Road warriors Townsville go top of WNBL
Chris Pike |
The Townsville Fire are becoming road warriors this WNBL season, climbing to top spot despite having not played at home yet.
The rise to the top has come after handing the Perth Lynx their first defeat, 79-70.
Playing their fourth of five road games to open the season, Townsville improved to 3-1 with a dominant performance at Perth’s High Performance Centre with former Lynx guard Miela Sowah scoring a career-best 26 points.
Townsville made a blistering start with the opening eight points before Lauren Cox drained three triples to give them the 26-16 quarter-time edge.

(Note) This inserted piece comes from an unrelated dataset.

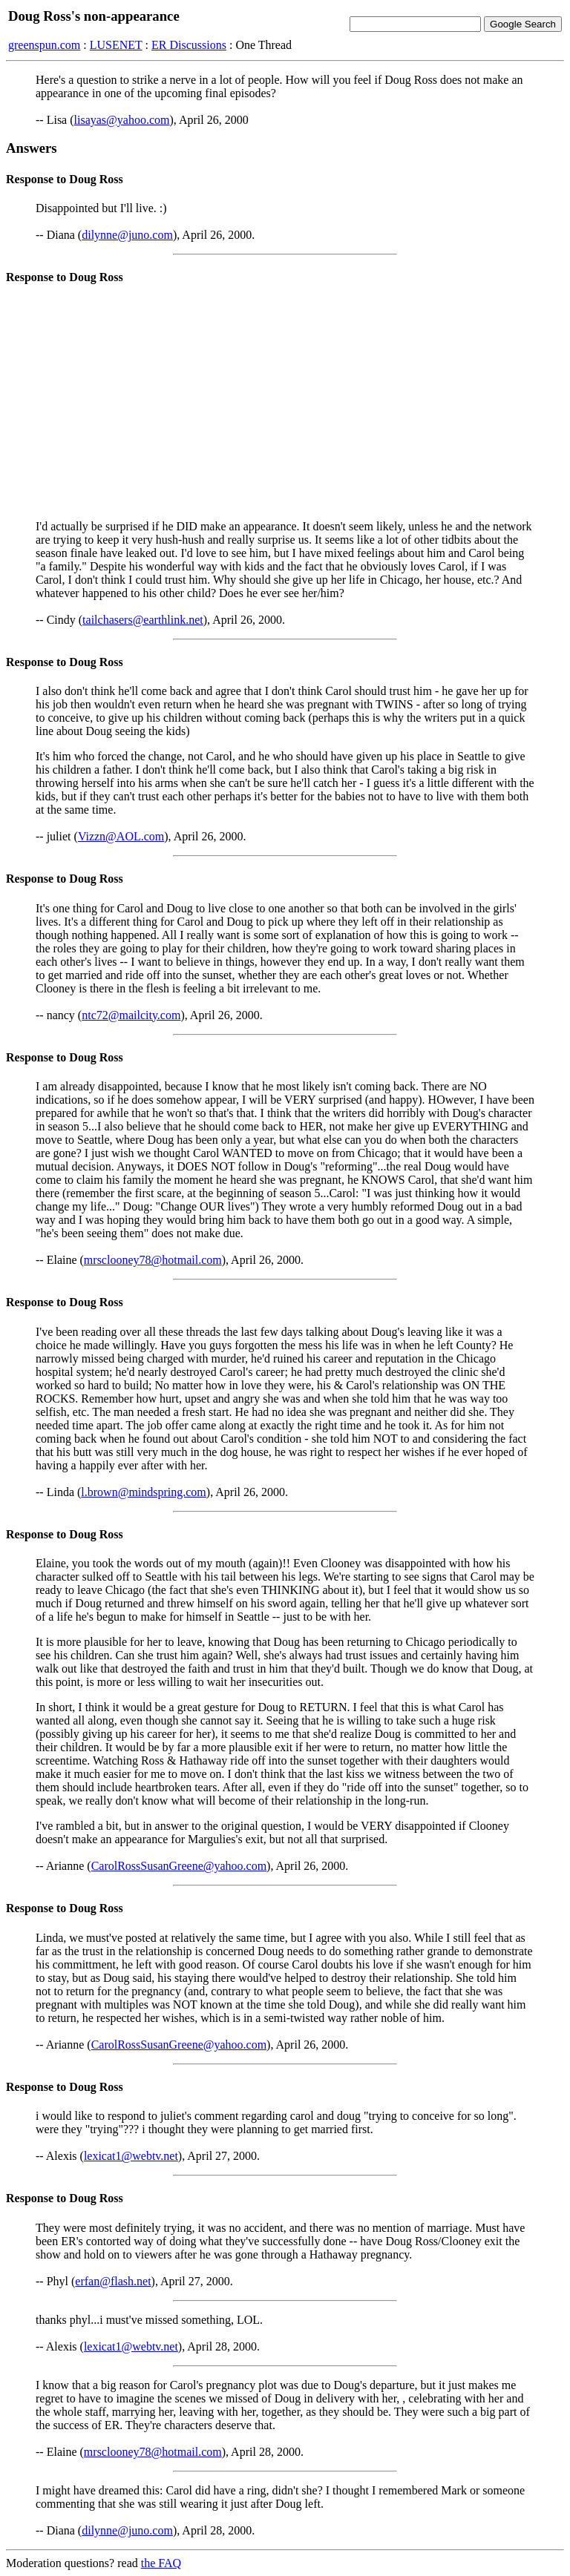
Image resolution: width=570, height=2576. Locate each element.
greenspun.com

It was a fluctuating second term. The Lynx briefly grabbed the lead after opening up with a 19-4 run only for the Fire to steady with a Sowah spectacular with 19 points for her team to be up 44-43 at the half.

Townsville pushed back out to a 12-point lead by three quarter-time having put the clamps on the Lynx who managed just seven points on 3-of-16 shooting the entire third quarter.
The Fire maintained control the rest of the way for the nine-point win despite only shooting 38 per cent from the field, but they did hold the Lynx to 36 per cent.
Along with Sowah’s career-best 26 points with seven rebounds with 4-of-10 long-range shooting, Alex Fowler had 16 points and nine rebounds for Townsville with Courtney Woods adding 12 points, nine assists and six boards.
Cox finished with 11 points, 12 rebounds and a monstrous seven blocks.
Fire coach Shannon Seebohm was proud of his team’s efforts on the road.
“To come to Perth and get a win, you’re always happy with that. They are a great side, and Ryan (Petrik) is a great coach,” he said.
“Obviously it’s tricky because they are a playing a little differently this year but we’re always happy to get a win especially after we had a tough loss the other night against Southside.”
Perth came into the game without point guard Alex Ciabattoni with a foot injury and then lost superstar Ally Wilson halfway through the third quarter after taking a hit to the nose that had all the hallmarks of leaving it broken.
The Lynx still kept fighting with Anneli Maley showing the way with 21 points, 14 rebounds, four blocks and two assists.

Tegan Graham added 13 points and two assists, and Brianna Turner 12 points, seven rebounds, five assists, three blocks and two steals.
Petrik knew it was always going to be tough when Wilson got hurt with Ciabattoni already out.
“Obviously in the third (quarter) it started to hurt and once we lost Ally we completely lost the rudder so to speak without the two of them,” he said.
“We haven’t put a playbook in place without our point guards, but glass half-full, that’s the championship favourite at full strength and we hung with them for most of the night without two of our most important players.”